6)Requires the PUC to authorize imposition and collection of the
water supply charge if it determines the bond financing "would
reduce the rates on a present value basis that customers
within the qualifying water utility's service territory would
pay as compared to the use of traditional utility financing
mechanisms."
7)Requires the PUC to establish in a financing order an
effective mechanism that ensures recovery of water supply
costs and financing costs through nonbypassable water supply
charges.
8)Requires customers to pay water supply charges until the water
rate relief bonds and all financing costs are paid.
9)Requires the PUC to approve periodic true-up adjustments to
the water supply charge.
10)Directs the PUC to implement a program to allow the water
utility to exclude low-income water ratepayers participating
in low-income rate assistance programs from the payment of any
water supply charge imposed, if it determines that the
exclusion from the charge will have no significant impact on
the ability of the financing entity to finance the water
supply activity, and also authorizes the PUC to allow the
adjustment of the amount of the charge, as necessary, to cover
any costs associated with implementation of the exclusion.
11)Requires an annual customer notice to customers explaining
the water supply charges and true-up adjustments to that
charge.
12)Increases the length of time from 20 days to 210 days in
which the PUC must issue a decision and order or rehearing
regarding the implementation of certain provisions of law
related to the Department of Water Resources.
FISCAL EFFECT : According to the Assembly Appropriations
SB 936
Page C
Committee, minor, if any, costs to the PUC.
COMMENTS :
1)Purpose.

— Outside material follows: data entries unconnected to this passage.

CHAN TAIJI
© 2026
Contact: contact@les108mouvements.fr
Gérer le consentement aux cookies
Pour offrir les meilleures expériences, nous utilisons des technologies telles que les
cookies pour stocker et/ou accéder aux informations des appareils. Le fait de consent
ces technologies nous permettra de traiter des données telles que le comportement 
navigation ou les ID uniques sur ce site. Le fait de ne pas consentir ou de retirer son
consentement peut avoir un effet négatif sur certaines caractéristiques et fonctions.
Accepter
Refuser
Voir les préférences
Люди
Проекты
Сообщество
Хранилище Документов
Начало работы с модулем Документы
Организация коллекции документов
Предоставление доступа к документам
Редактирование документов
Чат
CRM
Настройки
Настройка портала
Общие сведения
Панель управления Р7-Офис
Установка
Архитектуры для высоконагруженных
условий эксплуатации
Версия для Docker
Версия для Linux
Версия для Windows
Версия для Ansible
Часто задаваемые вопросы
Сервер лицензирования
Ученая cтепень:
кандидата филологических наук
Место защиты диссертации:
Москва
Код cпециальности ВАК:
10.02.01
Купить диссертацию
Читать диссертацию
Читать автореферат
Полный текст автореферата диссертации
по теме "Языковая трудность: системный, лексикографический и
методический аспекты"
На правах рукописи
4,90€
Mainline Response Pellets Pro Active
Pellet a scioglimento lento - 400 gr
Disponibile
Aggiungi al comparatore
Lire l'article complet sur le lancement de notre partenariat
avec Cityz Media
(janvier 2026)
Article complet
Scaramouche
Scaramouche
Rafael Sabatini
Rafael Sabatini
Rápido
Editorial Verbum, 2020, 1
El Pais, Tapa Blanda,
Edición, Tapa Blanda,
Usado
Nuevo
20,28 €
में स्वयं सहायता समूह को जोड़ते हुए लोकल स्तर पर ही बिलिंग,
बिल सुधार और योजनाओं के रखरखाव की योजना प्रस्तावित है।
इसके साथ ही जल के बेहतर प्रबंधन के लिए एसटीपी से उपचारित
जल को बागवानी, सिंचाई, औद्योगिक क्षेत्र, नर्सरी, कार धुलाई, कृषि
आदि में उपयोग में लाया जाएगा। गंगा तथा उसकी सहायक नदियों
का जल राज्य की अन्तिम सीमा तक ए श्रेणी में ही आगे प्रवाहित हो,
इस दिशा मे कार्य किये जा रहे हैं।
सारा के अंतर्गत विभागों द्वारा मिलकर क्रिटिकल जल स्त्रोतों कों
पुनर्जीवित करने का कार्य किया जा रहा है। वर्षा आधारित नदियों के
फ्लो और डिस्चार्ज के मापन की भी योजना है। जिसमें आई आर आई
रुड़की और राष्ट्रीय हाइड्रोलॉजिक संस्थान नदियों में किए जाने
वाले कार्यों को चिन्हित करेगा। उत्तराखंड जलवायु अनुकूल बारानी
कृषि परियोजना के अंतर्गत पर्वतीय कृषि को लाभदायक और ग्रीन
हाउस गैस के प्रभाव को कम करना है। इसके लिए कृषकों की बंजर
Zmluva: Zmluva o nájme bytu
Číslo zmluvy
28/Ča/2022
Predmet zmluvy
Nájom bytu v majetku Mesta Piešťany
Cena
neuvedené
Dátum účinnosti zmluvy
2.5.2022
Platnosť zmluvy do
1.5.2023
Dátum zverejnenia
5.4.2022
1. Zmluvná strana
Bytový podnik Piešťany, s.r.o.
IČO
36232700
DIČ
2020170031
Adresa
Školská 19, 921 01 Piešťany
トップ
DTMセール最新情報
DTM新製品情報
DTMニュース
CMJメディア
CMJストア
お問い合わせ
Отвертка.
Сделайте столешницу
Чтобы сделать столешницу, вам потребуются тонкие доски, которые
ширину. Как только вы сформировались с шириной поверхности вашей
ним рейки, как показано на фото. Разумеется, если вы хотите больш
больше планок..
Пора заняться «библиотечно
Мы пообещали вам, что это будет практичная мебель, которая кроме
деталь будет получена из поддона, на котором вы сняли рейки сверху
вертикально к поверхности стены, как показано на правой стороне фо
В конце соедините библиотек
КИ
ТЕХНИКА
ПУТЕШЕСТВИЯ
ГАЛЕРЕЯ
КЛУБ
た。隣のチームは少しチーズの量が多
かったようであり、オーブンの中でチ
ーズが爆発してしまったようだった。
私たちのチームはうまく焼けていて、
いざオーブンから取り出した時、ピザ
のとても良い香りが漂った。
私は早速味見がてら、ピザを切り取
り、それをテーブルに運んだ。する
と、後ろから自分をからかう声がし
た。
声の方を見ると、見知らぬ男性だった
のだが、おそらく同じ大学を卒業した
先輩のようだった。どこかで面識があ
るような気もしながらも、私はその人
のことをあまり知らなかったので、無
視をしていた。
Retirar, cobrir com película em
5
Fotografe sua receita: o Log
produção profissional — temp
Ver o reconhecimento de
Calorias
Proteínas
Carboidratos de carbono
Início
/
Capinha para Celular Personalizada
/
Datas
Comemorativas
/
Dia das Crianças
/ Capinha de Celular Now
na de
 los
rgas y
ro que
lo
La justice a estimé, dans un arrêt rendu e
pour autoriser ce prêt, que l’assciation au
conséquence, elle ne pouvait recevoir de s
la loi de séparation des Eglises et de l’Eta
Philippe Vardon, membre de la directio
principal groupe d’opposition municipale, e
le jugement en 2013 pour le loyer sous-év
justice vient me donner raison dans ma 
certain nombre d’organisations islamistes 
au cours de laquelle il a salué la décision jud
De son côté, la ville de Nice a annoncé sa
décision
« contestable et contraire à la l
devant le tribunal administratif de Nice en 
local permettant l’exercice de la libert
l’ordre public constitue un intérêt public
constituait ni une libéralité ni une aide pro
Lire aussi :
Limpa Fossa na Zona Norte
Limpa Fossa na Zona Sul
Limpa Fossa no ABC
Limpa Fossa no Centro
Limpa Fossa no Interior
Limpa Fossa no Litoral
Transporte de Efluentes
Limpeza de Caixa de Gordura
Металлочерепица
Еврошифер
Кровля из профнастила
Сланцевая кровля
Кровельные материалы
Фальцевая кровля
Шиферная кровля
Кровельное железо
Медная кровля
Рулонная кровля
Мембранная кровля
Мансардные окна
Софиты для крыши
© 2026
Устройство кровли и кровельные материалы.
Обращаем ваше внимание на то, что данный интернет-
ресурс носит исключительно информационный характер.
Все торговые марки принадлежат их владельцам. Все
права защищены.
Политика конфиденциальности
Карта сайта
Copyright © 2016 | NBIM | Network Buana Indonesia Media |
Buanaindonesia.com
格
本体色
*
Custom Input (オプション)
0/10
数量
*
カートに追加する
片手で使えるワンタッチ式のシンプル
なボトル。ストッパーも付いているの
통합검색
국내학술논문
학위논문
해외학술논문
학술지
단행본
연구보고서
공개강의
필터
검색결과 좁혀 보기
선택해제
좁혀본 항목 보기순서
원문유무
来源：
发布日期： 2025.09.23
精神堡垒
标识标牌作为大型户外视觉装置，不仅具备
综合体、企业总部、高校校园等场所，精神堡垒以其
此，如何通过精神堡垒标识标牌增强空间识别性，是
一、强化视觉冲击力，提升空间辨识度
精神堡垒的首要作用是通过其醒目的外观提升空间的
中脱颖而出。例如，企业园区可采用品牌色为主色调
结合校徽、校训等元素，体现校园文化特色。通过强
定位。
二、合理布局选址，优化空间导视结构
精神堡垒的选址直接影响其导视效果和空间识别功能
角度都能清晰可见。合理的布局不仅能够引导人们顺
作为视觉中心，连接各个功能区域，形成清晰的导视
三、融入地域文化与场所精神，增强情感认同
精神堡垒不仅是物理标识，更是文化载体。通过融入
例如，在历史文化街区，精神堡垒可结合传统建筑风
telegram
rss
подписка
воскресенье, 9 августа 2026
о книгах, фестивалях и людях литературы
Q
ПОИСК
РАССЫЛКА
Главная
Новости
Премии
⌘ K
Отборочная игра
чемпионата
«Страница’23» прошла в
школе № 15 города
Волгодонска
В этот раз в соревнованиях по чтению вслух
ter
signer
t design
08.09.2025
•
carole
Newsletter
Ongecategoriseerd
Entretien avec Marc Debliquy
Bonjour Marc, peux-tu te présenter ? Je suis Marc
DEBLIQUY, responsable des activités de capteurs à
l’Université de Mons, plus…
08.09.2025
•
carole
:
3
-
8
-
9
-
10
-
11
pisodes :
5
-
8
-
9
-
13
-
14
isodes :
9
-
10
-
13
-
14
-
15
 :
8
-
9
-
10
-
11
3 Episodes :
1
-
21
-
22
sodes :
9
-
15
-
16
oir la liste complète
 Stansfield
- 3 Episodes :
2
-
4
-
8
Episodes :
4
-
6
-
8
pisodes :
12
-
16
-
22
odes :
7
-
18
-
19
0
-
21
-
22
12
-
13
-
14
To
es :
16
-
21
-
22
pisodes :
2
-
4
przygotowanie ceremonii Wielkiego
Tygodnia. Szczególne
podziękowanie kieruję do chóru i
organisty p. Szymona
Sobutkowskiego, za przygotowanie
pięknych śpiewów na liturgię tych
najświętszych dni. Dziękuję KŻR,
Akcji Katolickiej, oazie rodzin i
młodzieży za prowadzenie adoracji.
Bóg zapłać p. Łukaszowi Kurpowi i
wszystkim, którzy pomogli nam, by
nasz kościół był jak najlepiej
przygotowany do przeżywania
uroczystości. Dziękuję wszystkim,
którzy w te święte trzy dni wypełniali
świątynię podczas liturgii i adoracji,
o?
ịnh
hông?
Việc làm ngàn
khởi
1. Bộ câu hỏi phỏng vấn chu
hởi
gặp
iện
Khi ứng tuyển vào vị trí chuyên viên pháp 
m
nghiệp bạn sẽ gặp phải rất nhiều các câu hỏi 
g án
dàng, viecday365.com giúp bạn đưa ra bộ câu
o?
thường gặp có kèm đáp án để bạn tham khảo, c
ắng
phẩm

According to the author, "Working as a
public-private partnership with Cal-Am, the Monterey Peninsula
Water Management District is offering its access to the public
financial markets in order to possibly reduce ratepayer
impacts of a large capital outlay project. This project will
address the Monterey Peninsula's mandatory water reductions
they are facing by working with Cal-Am on a desalination plan,
plus conveyance and storage facilities that are estimated to
cost $277 to $320 million. By enabling an alternative
financing mechanism, known as 'Water Rate Relief Bonds' to be
issued, this could result in lower costs to Cal-Am customers
when compared to traditional utility financing mechanisms."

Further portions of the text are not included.